The batteries are Renogy, they recommend 14.4v absorbtion voltage and 13.2v float voltage, elektrobloc ebl 99 manual states that the charge settings for the ebl 99 are 14.3 absorbtion voltage with a charging current of 18A, and 13.8 float voltage
I've spent many hours on the excellent DIY solar forum gleaning very important and technical information, there are some of the most knowledgeable people posting there, some of them involved in the development and production of lifepo4 batteries. There are others there actually running tests on various charge and float voltages and monitoring charge speed and capacity. I've also sought out various technical studies and paid to read the research results. The takeaway bullet points are.
Charging at just 13.6 volts gets the battery up to over 95% charge.
13.8v gets you to 100% but the final couple of percent will take a while because the charge current drops away quickly for the last few percent.
The reason why we charge to over 14v isn't anything to do with actual charging, it's to do with getting the battery voltage to a high enough level that the balance circuitry in the BMS kicks in and balances the cells.
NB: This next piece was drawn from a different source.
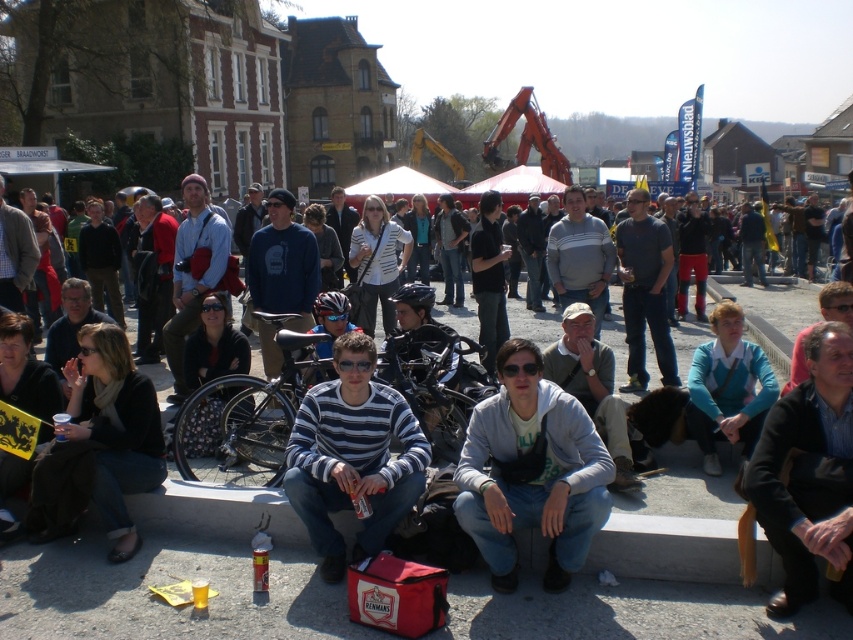 You are standing in the town square and see a black leather jacket at lower right. Where exactly is it located in the image coordinates?

The black leather jacket at lower right is located at point coordinates of (808, 474).

You are a photographer positioned at the center of the town square. You want to take a photo that includes both the black leather jacket at lower right and the striped cotton shirt at center. Based on their positions, which object should you adjust your camera to focus on first to ensure both are in frame?

Since the black leather jacket at lower right is to the right of the striped cotton shirt at center, you should first focus on the striped cotton shirt at center to ensure both are within the frame.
The voltage at which balancing starts varies considerably from BMS to BMS, often it starts at around 13.6v, often nearer 13.7v but there's no guarantee, some BMSs are adjustable within the app.
Upper charge voltage isn't particularly important therefore, it's merely a matter of giving the BMS time to balance the cells.
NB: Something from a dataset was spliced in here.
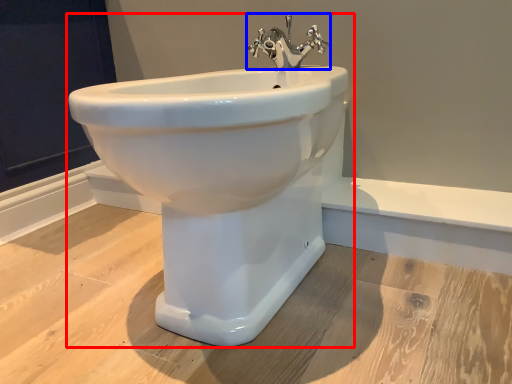 Question: Which object appears closest to the camera in this image, sink (highlighted by a red box) or tap (highlighted by a blue box)?

Choices:
 (A) sink
 (B) tap

Answer: (A)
Some BMS take ages to balance out the cells and are frankly rubbish. So If your battery has particularly mismatched cells and a slow balance time and also needs a high voltage say 13.8v to activate the balance then you really need to let the battery sit at a float voltage higher than the BMS balance trigger threshold and leave it there for a few days. Yes, technically this will damage the cells but it's all about EXTENT because actually the damage will be miniscule.
I've seen a research paper where a lifepo4 battery was charged and floated at
16 volts (in order to accelerate the results) for
2 years 24/7 and it only lost around 25% capacity (could have been 30% can't recall) so a couple of days floating at 13.8v isn't going to be significant.
So My personal knowledge on lifepo4 is.....
Charge voltage isn't really important as long as you go over 13.8v
Float voltage isn't really important. BUT
Don't leave them floating for weeks and weeks on end.
Done.
Virtually any lead acid charger will fit the above requirements including your existing but there's a couple of things to consider.
When charging a LFP battery instead of a lead acid the charger will probably spend more time in bulk mode delivering it's full amperage, this means the charger will be working at full tilt for longer than usual. Theoretically the electronics will be OK because the design is ultimately rated for it's specified current but if the the charger has a maximum AH rating then it's probably best to limit that to 50% with LFP, so if your charger has a maximum AH of 200Ah with lead acid then don't go above a 100Ah lithium. If there's no max Ah rating then the charger is probably continuously rated and theoretically you can connect anything to it.
Watch out for standard blade fuses carrying over 15A, they can get hot and melt especially as the current being carried gets close to the fuse's value, this is particularly important when charging LFP with an existing lead acid charger because as mentioned the charger's full current delivery could go on for longer meaning more heat developing.